Floral Park residents worried about vape shop

Noah Manskar

A proposal for a vape shop drew some safety concerns from Floral Park residents Tuesday night despite the owner’s assurances that they had nothing to worry about.

“Our concern and what’s made Floral Park a very vital community is the fact that we do invest a lot in our children, and we invest a lot in their future,” village Mayor Thomas Tweedy said.

The village Board of Trustees tabled Amupam Yadav’s application to open a shop at 344 Jericho Turnpike to sell electronic cigarettes and accessories.

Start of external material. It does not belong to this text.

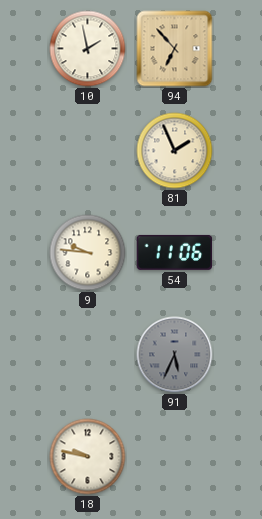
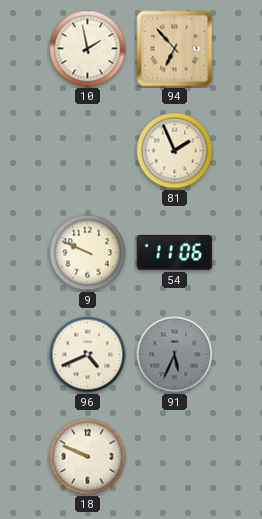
9: 9:46 -> 9:49
96: none -> 4:41
18: 9:47 -> 9:49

The 980-square-foot store would also have a lounge area with seating for about 10 people, said Yadav, who owns vape shops called Stratus Vapor in Carle Place and Manhattan.

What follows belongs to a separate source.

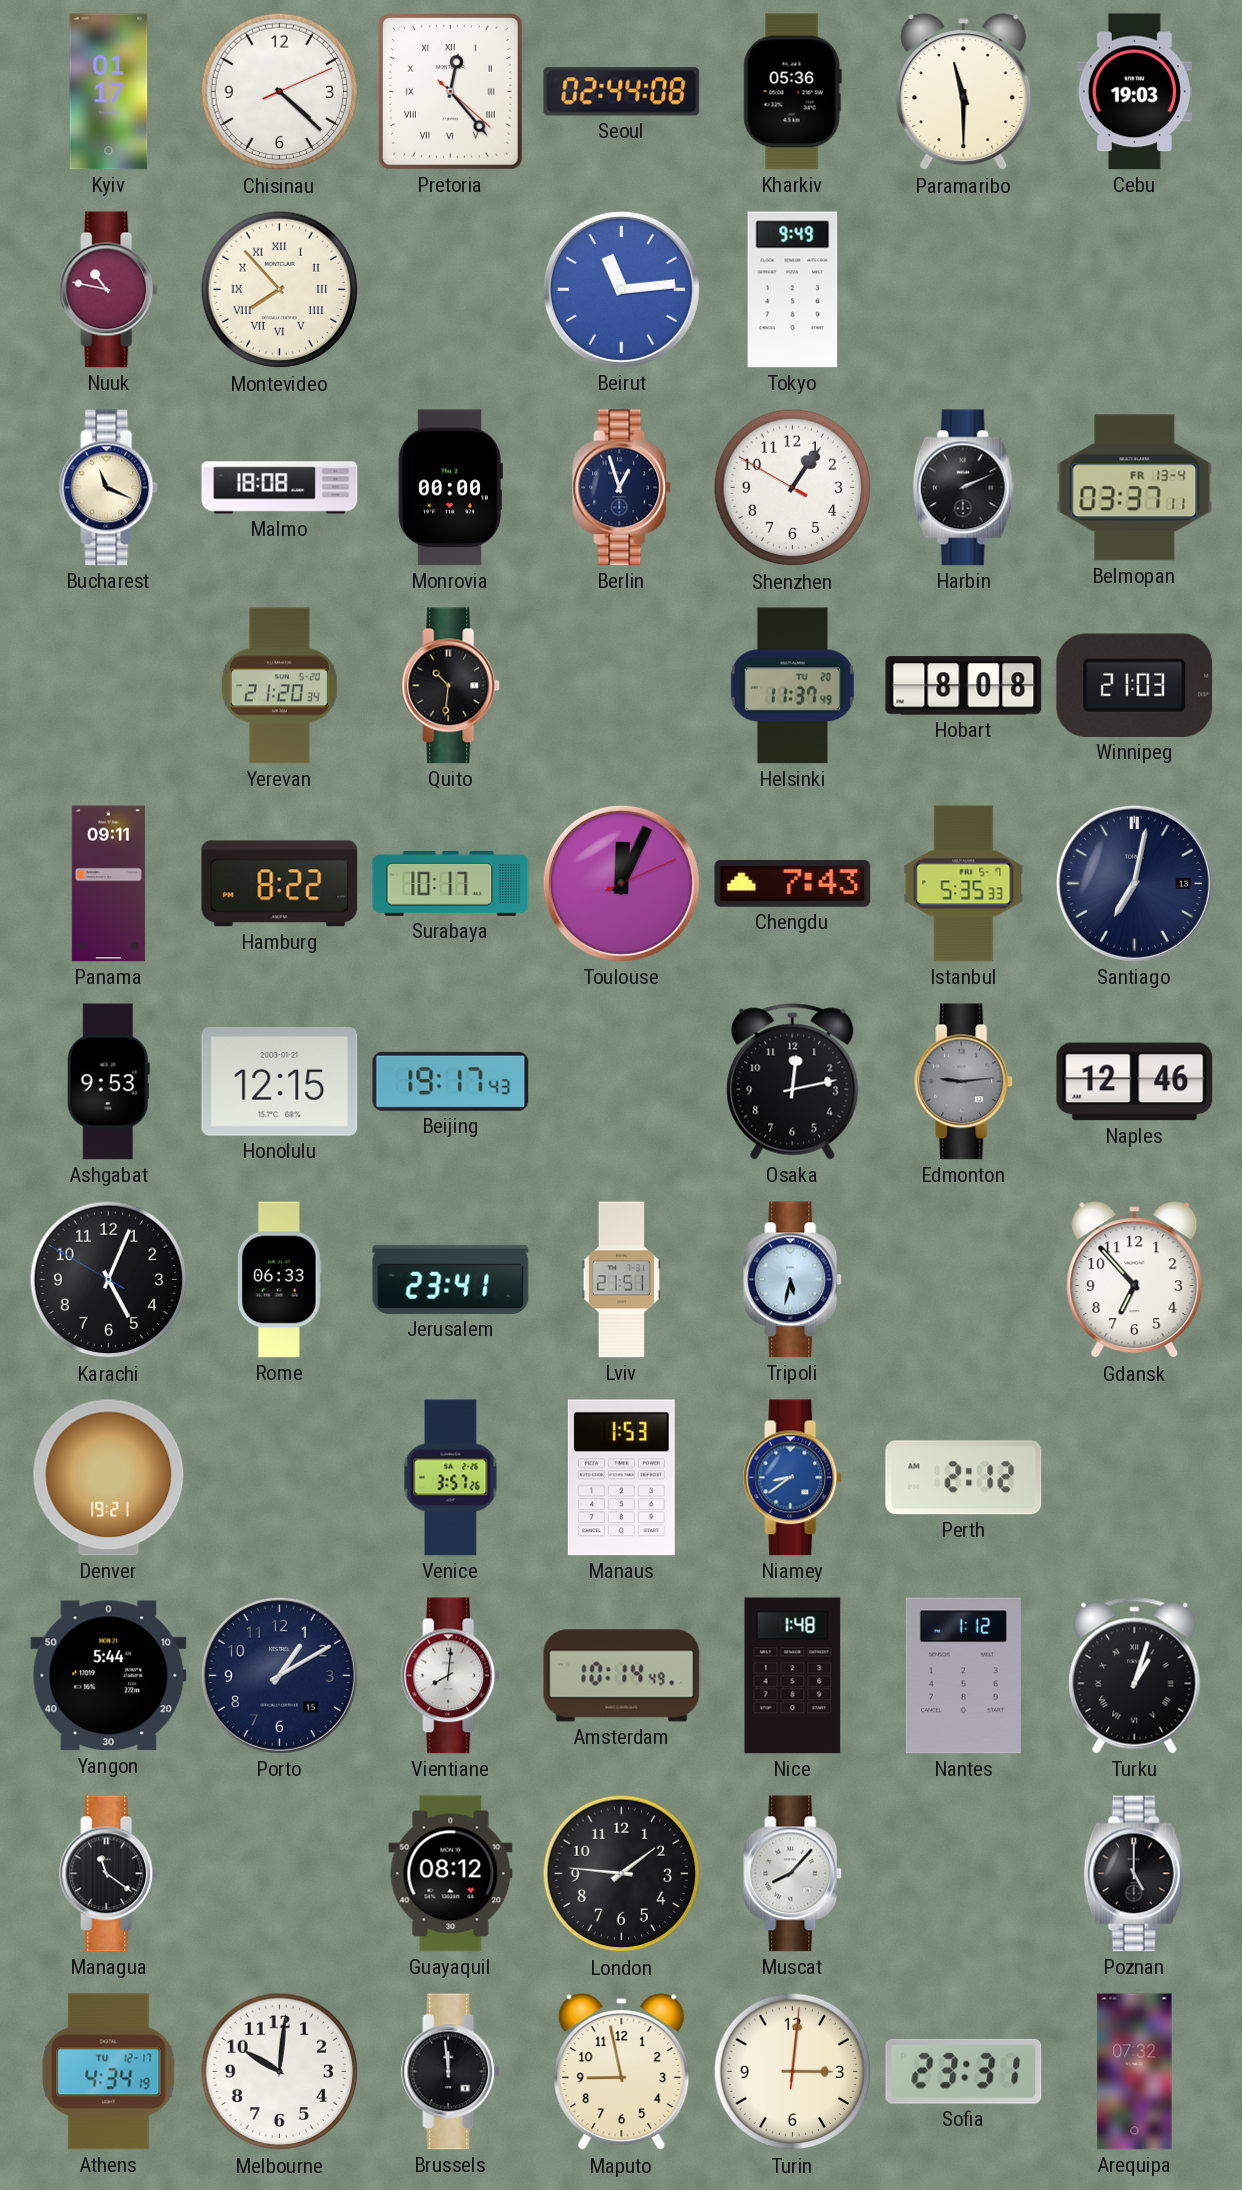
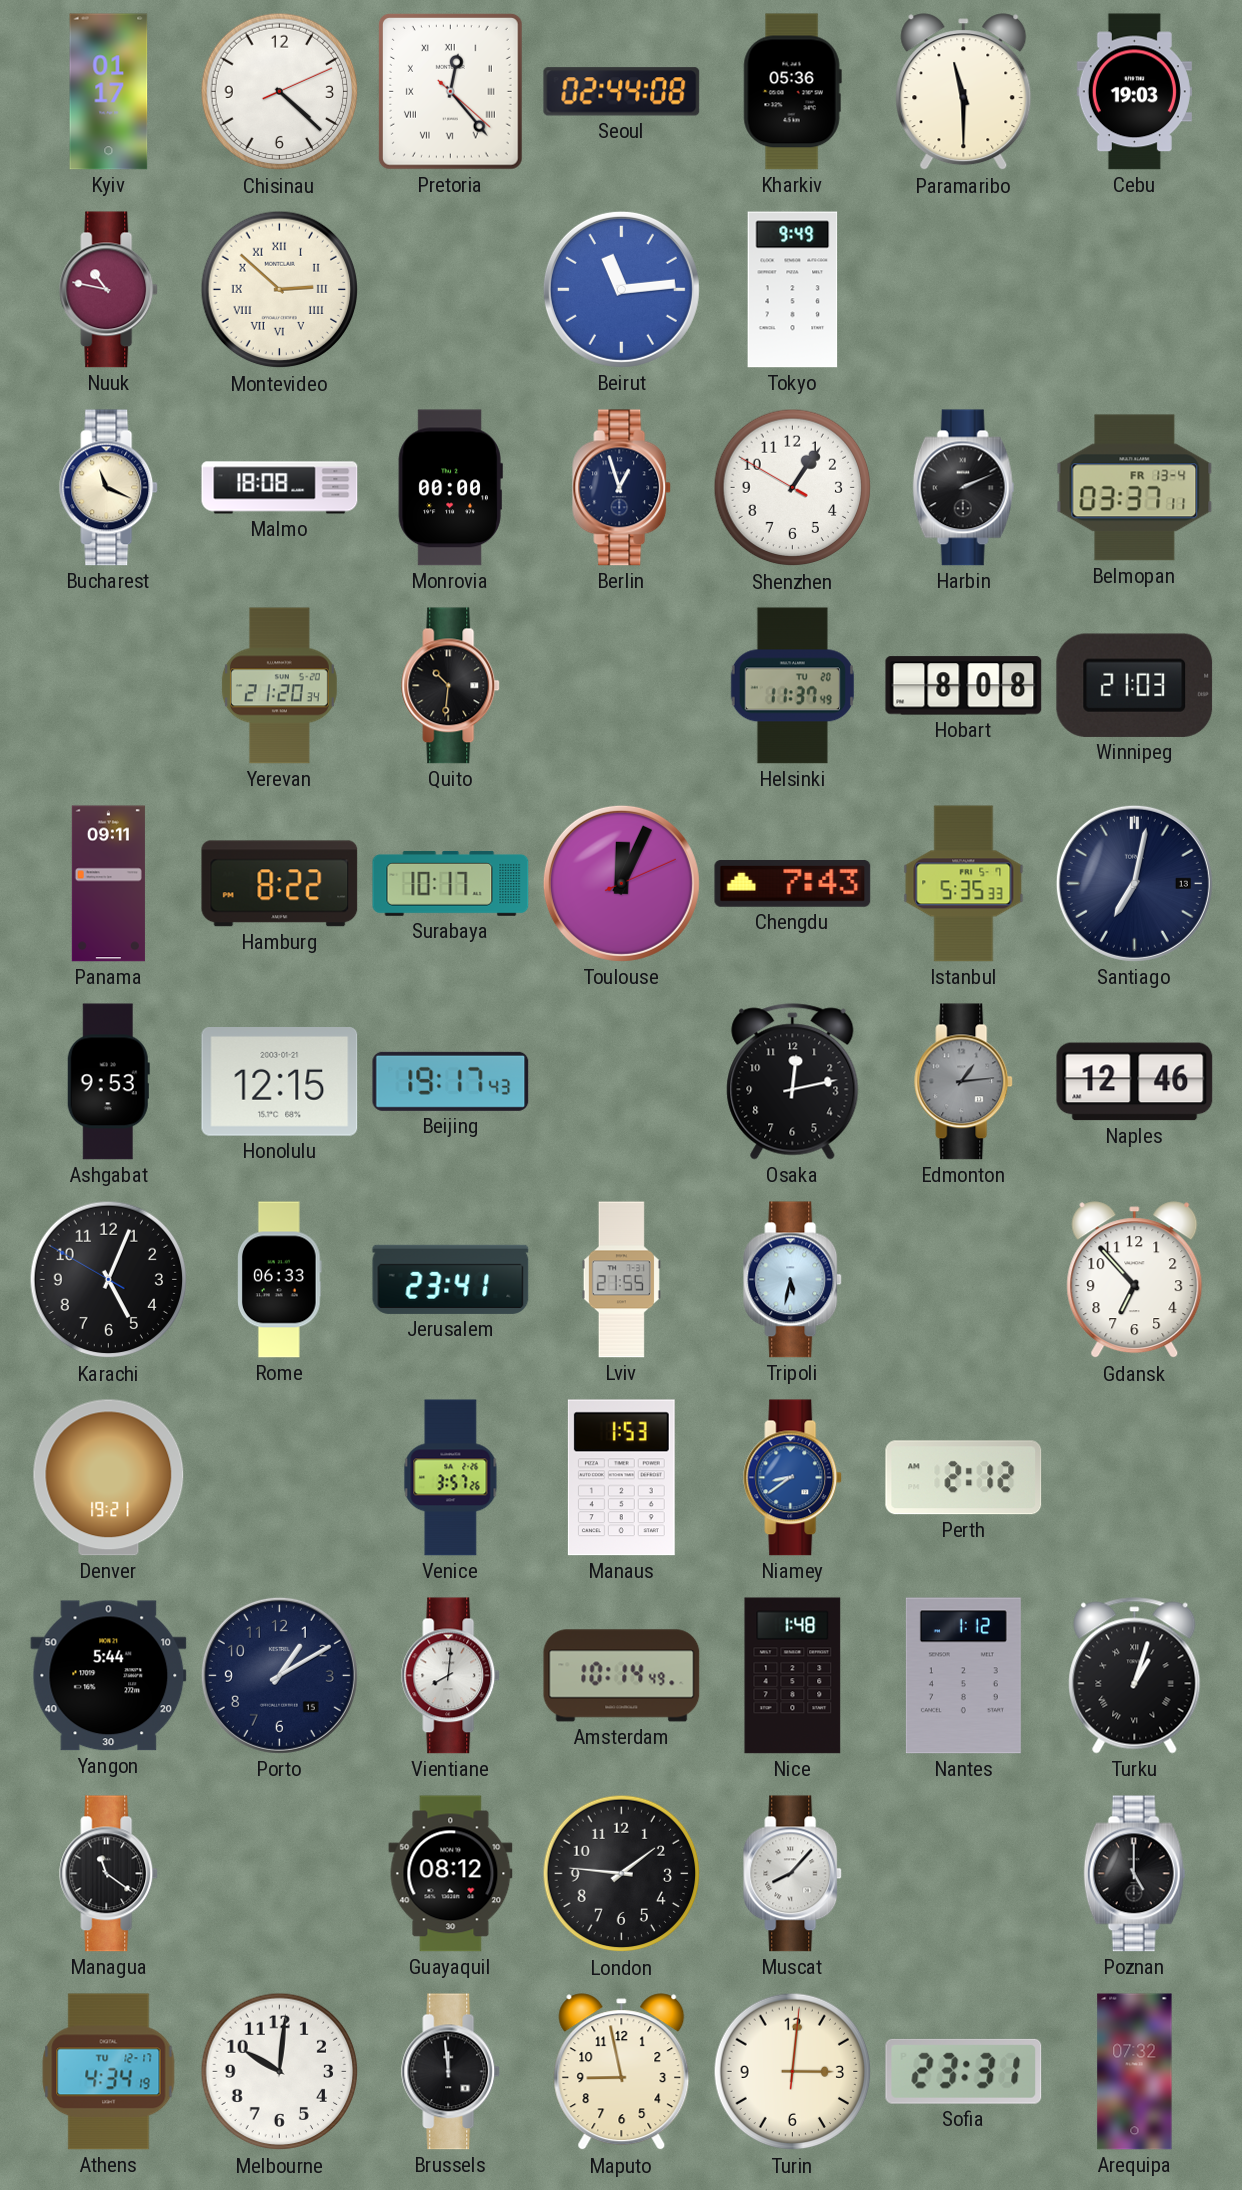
Montevideo: 7:53 -> 2:52
Edmonton: 9:14 -> 1:14
Lviv: 21:51 -> 21:55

The vaporizers Yadav sells turn flavored vegetable-based liquids, available with and without nicotine, into a water vapor used as an alternative to tobacco that can help people quit smoking, he said.

“This actually is healthier than smoking because it has no carcinogens, no chemicals, no tar,” said Yadav, a resident of Little Neck, Queens.

Customers generally come into Yadav’s shops to try different flavors of the vapor liquid, and many sit in the lounge to taste them in a “relaxed atmosphere,” he said.

Trustees and residents, though, said they were worried about customers gathering and lingering in the lounge space, especially if Yadav were to host live entertainment at his shop.

Some residents were concerned about a vaping “culture” creating health and safety risks for the community. 

A resident, Jennifer Stewart, cited a CNN article that called vaping “the latest scourge in drug abuse.”

They were also concerned about Yadav’s shop attracting minors, given that the shop would be about half a mile from the John Lewis Childs Elementary School and within walking distance of a church.

“Certainly all the different flavors make it enticing for children to try,” said Nadia Ortiz, president of the Hillcrest Civic Association.

Yadav said he would not have live entertainment except for the shop’s grand opening, and would most likely not host parties at the store. Employees would scan every customer’s identification to make sure no one younger than 19 enters the store, he said.

Yadav’s other stores have seven or eight customers at a time, he said. They usually stay about 10 or 15 minutes, but some do stay longer, he said.

“If we say there was a culture of smoking which was killing half a million people a year, compared to this, vaping — if it’s considered a culture here, then it is a culture,” Yadav said. “At least it’s not killing anyone.”

Yadav’s proposal follows efforts in nearby villages to restrict where vaping businesses can operate or  ban on-site vaping.

Floral Park’s Board of Trustees also tabled a decision Tuesday that would clear the way for a 36-unit apartment project at the former site of Koenig’s Restaurant on South Tyson Avenue.

Woodbury-based Questus Capital Management’s $7 million mixed-used project has the village Zoning Board of Appeals’ approval, but it needs a special-use permit from the Board of Trustees to keep using the property at 85 S. Tyson Ave. as a parking lot.

Eight residents said they were worried the project would only exacerbate problems in an area that’s already congested and short on parking spaces.

“Parking there is absolutely critical,” said Bill Corbett, who owns a business on South Tyson Avenue. “It’s hurting people, hurting business. We just can’t expand our businesses, and it’s tough just to maintain it the way it is.”

A traffic study showed the project would not significantly affect traffic or parking because relatively few residents would bring cars to the “transit-oriented” development, located within walking distance of Floral Park’s Long Island Rail Road station, said a traffic engineer, Wayne Muller.

Muller said planners worked with local officials and the Floral Park-Bellerose school board to address safety concerns in the area.

The development will have 78 parking spaces between the lot and a first-floor parking garage in a new four-story building, attorney William Bonnesso said. The two-story building that formerly housed Koenig’s Restaurant will have a restaurant or retail store on the ground floor and will have two additional floors of apartments, he said.

Tweedy said the Board of Trustees will make a final decision after the village Architectural Review Board examines the project.